**Work instruction**:
Copy all lines containing the string "Italia" from the records below.
·····
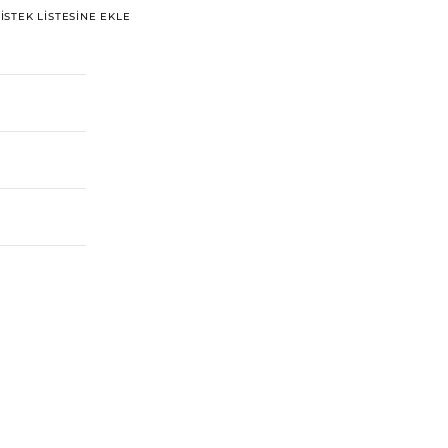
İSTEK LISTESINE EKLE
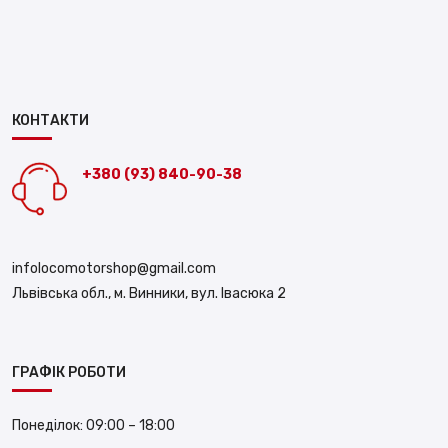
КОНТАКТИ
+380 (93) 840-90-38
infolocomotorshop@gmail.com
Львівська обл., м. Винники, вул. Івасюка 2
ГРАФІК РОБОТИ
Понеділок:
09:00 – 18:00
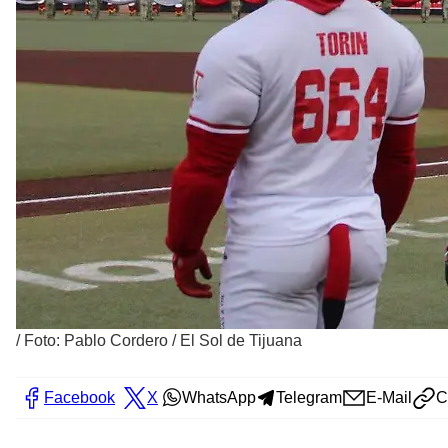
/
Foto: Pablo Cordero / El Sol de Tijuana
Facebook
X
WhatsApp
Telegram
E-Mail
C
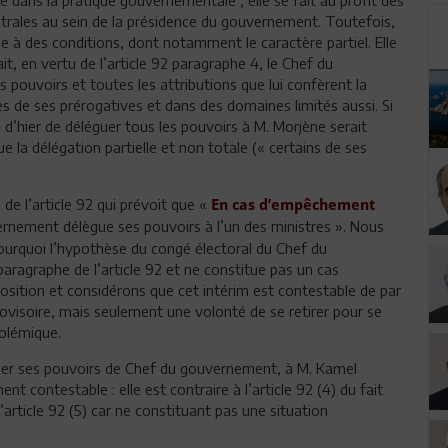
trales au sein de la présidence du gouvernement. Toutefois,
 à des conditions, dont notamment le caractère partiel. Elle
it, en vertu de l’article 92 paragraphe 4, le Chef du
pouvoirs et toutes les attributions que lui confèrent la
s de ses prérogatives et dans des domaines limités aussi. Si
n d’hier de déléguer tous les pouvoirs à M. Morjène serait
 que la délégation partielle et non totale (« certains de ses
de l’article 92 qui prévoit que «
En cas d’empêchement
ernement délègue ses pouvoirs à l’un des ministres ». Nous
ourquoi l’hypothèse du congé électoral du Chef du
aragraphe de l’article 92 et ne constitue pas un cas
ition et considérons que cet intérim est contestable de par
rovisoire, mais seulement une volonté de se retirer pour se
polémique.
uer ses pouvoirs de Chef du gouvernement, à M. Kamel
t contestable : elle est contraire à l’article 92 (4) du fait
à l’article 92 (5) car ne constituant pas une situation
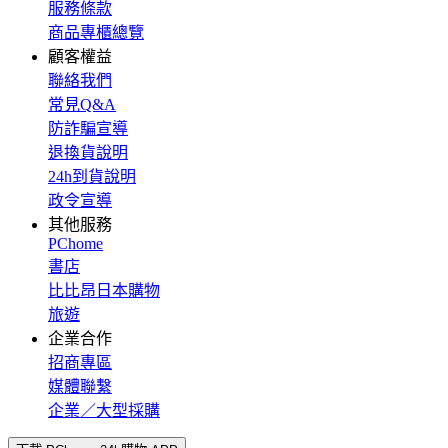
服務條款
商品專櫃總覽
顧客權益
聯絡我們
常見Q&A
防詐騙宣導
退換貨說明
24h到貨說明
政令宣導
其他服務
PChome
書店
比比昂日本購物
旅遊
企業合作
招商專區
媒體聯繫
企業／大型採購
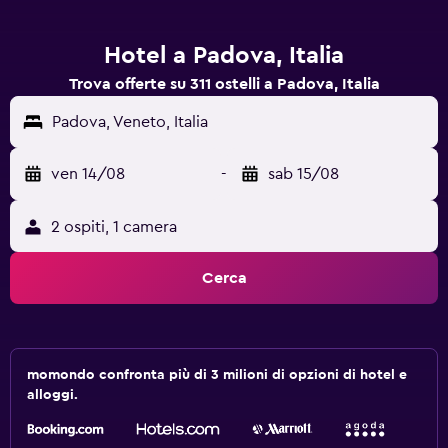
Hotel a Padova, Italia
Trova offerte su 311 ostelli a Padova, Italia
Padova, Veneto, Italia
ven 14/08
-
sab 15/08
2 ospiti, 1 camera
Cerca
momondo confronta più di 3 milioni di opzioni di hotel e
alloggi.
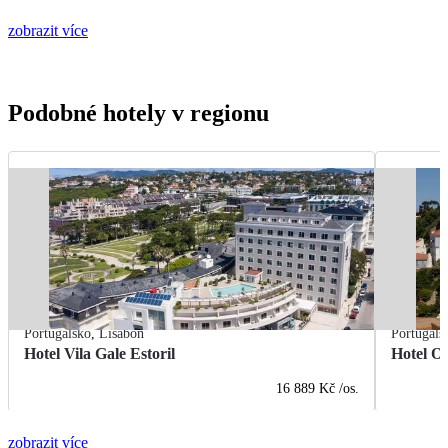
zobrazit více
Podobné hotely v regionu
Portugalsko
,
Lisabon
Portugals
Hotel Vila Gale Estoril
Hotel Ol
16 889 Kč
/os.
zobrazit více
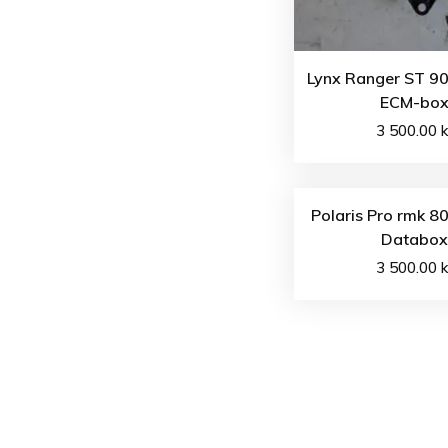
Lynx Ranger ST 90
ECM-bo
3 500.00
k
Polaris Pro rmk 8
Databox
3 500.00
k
·····
**Result of the exercise**:
Hotel a Padova, Italia
Trova offerte su 311 ostelli a Padova, Italia
Padova, Veneto, Italia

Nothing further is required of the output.